🤖 AI Summary
To address the scarcity of large-scale annotated data and insufficient complexity/diversity in 3D-text alignment tasks, this paper proposes a structured 3D scene composition framework. It explicitly models multi-object spatial relations (e.g., support, adjacency, enclosure) to synthesize realistic point cloud scenes and leverages large language models to generate high-fidelity, diverse textual descriptions. A contrastive learning objective and a text refinement mechanism are further introduced to achieve fine-grained cross-modal alignment. The method is model-agnostic and generalizes across downstream tasks. It achieves state-of-the-art performance on zero-shot classification (ModelNet, ScanObjNN), few-shot part segmentation (ShapeNetPart), and 3D visual question answering (ScanQA), significantly improving 3D retrieval accuracy and spatial reasoning capability.
📝 Abstract
The whole is greater than the sum of its parts-even in 3D-text contrastive learning. We introduce SceneForge, a novel framework that enhances contrastive alignment between 3D point clouds and text through structured multi-object scene compositions. SceneForge leverages individual 3D shapes to construct multi-object scenes with explicit spatial relations, pairing them with coherent multi-object descriptions refined by a large language model.
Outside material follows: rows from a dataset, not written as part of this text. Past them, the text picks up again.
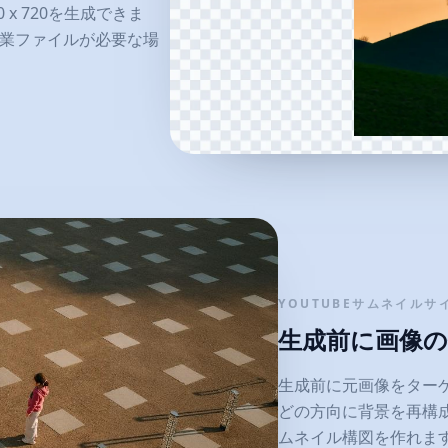
 x 720を生成できま
作業ファイルが必要な場
YOUTUBEサムネイルサ
生成前に画像
生成前に元画像をター
どの方向に背景を再構成
ムネイル構図を作れま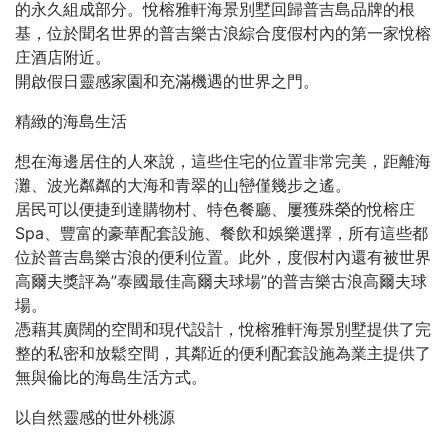
的永久組成部分。悅榕雅軒海景別墅回歸普吉島品牌的根
基，位於聞名世界的普吉樂古浪綜合度假村內的第一家悅榕
庄酒店附近。
開啟假日靈感家園和充滿機遇的世界之門。
精緻的海島生活
想在海邊居住的人來說，這些住宅的位置非常完美，距離海
灘、波光粼粼的大海和青翠的山巒僅幾步之遙。
居民可以便捷到達購物村、特色餐廳、屢獲殊榮的悅榕庄
Spa、豐富的豪華配套設施、餐飲和娛樂選擇，所有這些都
位於普吉島樂古浪的便利位置。此外，度假村內還有被世界
高爾夫獎評為”泰國最佳高爾夫球場”的普吉樂古浪高爾夫球
場。
憑藉其廣闊的空間和現代設計，悅榕雅軒海景別墅提供了完
整的私密和放鬆空間，其鄰近的便利配套設施為業主提供了
無與倫比的海島生活方式。
以自然靈感的世外桃源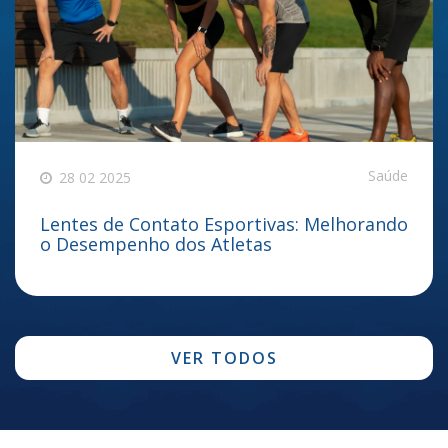
Saúde
28 02 2025
Lentes de Contato Esportivas: Melhorando
o Desempenho dos Atletas
VER TODOS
By augmenting contrastive training with these structured, compositional samples, SceneForge effectively addresses the scarcity of large-scale 3D-text datasets, significantly enriching data complexity and diversity. We systematically investigate critical design elements, such as the optimal number of objects per scene, the proportion of compositional samples in training batches, and scene construction strategies. Extensive experiments demonstrate that SceneForge delivers substantial performance gains across multiple tasks, including zero-shot classification on ModelNet, ScanObjNN, Objaverse-LVIS, and ScanNet, as well as few-shot part segmentation on ShapeNetPart. SceneForge's compositional augmentations are model-agnostic, consistently improving performance across multiple encoder architectures. Moreover, SceneForge improves 3D visual question answering on ScanQA, generalizes robustly to retrieval scenarios with increasing scene complexity, and showcases spatial reasoning capabilities by adapting spatial configurations to align precisely with textual instructions.